THE TASK -> What you return must be the full data, repeated verbatim, with no pictures in it.

MATERIAL TO PROCESS ->

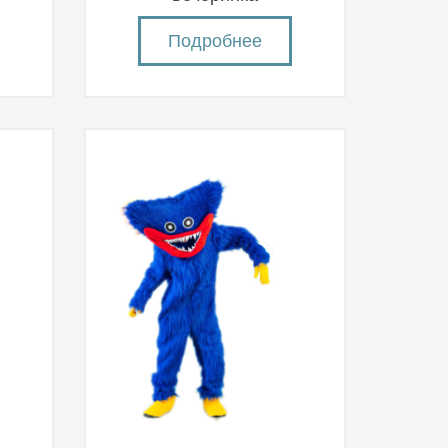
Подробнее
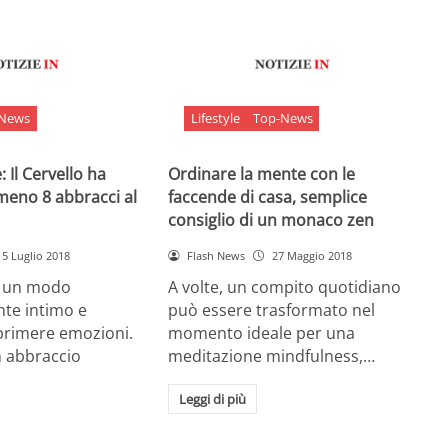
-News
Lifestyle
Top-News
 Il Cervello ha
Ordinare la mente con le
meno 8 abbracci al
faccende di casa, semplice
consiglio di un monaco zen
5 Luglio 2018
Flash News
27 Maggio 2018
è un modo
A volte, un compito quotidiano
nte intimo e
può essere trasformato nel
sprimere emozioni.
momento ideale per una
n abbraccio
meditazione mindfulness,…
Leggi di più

RESPONSE BELOW ->
Подробнее
-News
Lifestyle
Top-News
 Il Cervello ha
Ordinare la mente con le
meno 8 abbracci al
faccende di casa, semplice
consiglio di un monaco zen
5 Luglio 2018
Flash News
27 Maggio 2018
è un modo
A volte, un compito quotidiano
nte intimo e
può essere trasformato nel
sprimere emozioni.
momento ideale per una
n abbraccio
meditazione mindfulness,…
Leggi di più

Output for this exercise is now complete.